Transportation and Infrastructure Committee Chairman John L. Mica (R-FL) announced that House and Senate conferees are concluding a bicameral, bipartisan agreement on a major transportation bill. The measure focuses on unprecedented reforms by cutting red tape and consolidating federal transportation programs.
“This agreement will help strengthen our nation’s construction industry and provide stability to highway, bridge and infrastructure projects across the country,” said Mica.
The tentative agreement establishes federal highway, transit and highway safety policy and keeps programs at current funding levels through the end of fiscal year 2014. Unlike the last transportation bill, which contained over 6,300 earmarks, this bill doesn’t include any earmarks. This bill also does not increase taxes or include the controversial extension of the Keystone oil pipeline as previously reported.
“The unprecedented reforms in this legislation — cutting red tape, truly making projects ‘shovel ready,’ shrinking the size of the federal bureaucracy, attracting more private sector participation, and giving states more flexibility to address their critical priorities — will ensure that we more effectively move forward with major highway and bridge improvements and put Americans back to work,” Mica said. “The Highway Trust Fund is going bankrupt, and this paid-for measure provides necessary, real reform that focuses our limited resources on critical infrastructure needs.
If a majority of House and Senate conferees approve the conference report, both bodies are then expected to take up the measure before the end of the week, prior to the expiration of the current extension of transportation funding on June 30th.
Meanwhile, Sen.

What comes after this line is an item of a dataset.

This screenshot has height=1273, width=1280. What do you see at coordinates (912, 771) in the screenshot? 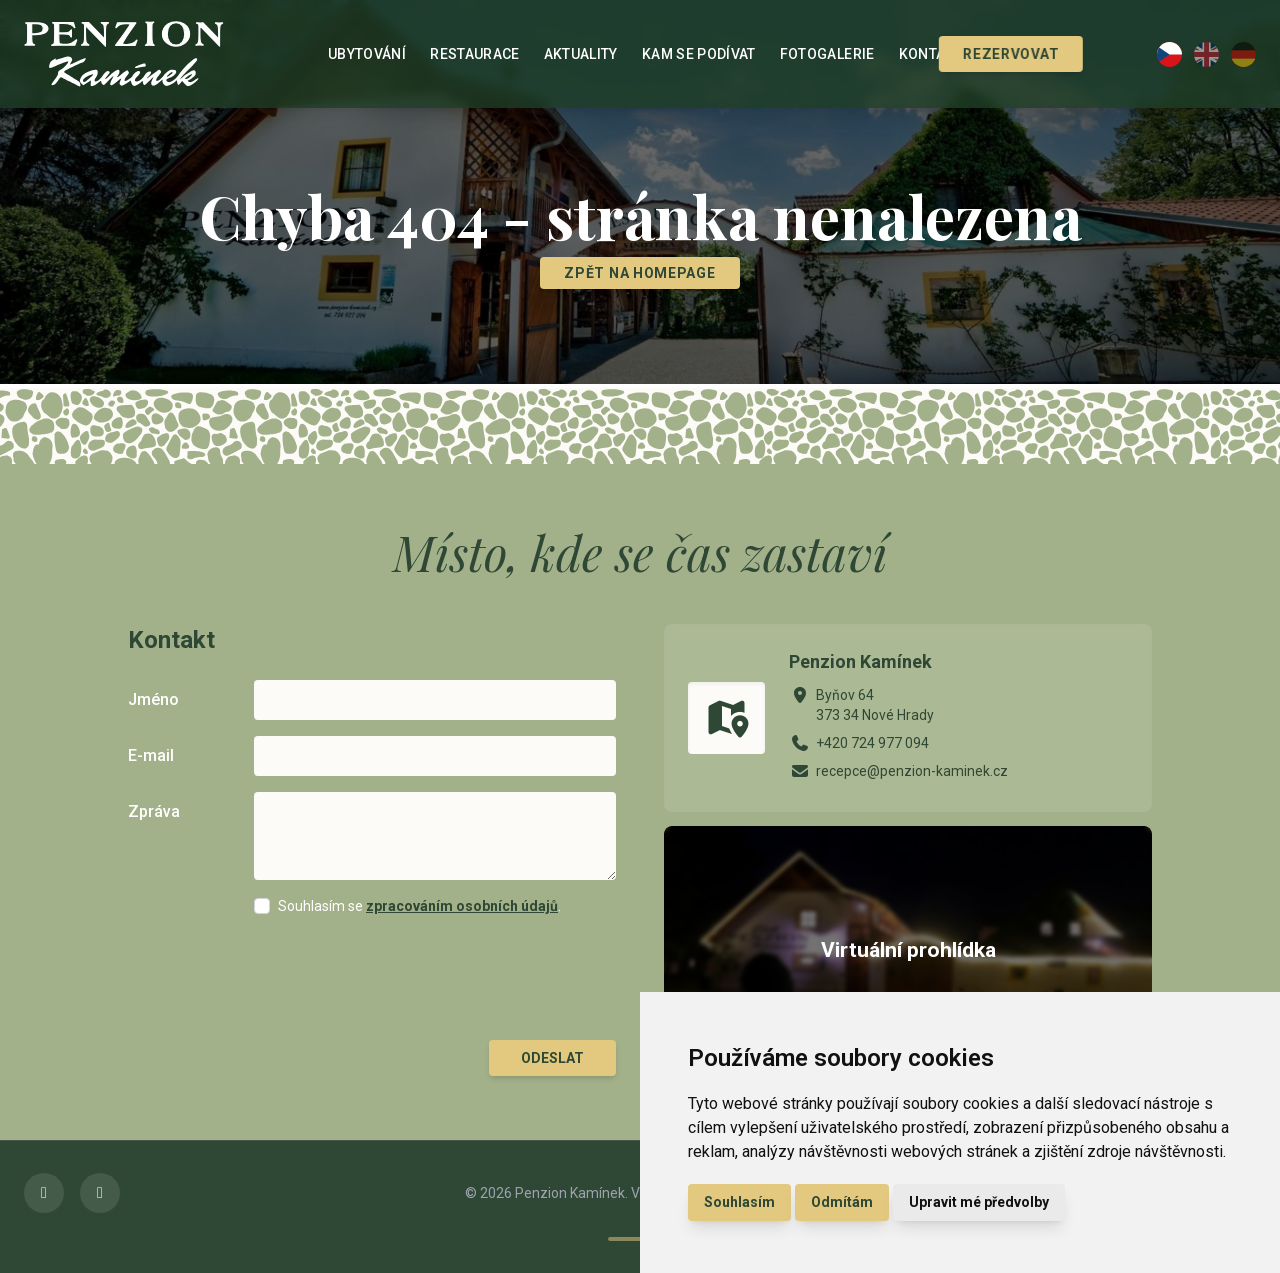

Barbara Boxer (D-CA), Chairman of the Environment and Public Works Committee, issued the following statement:
"I am so glad that House Republicans met Democrats half way, as Senate Republicans did months ago.
"The bill is funded at current levels, and it will protect and create three million jobs. This job creation is the critical focus of Democrats, because we know that the unemployment rate in construction is at an unacceptable level.
"We speed up project delivery, cut red tape, and do it without jeopardizing environmental laws. For the first time, we send half of the funds for bike paths and pedestrian walkways directly to local entities, and we protect those funds while giving states more flexibility on their share.
"Our country needs the kind of economic boost that this bill offers, and I am looking forward to getting it to the President's desk.
"It is ironic that in June 1956 the Senate passed its first highway bill, and thanks to the work of many committees and all parties, we will not allow that great history of our interstate transportation system to disappear."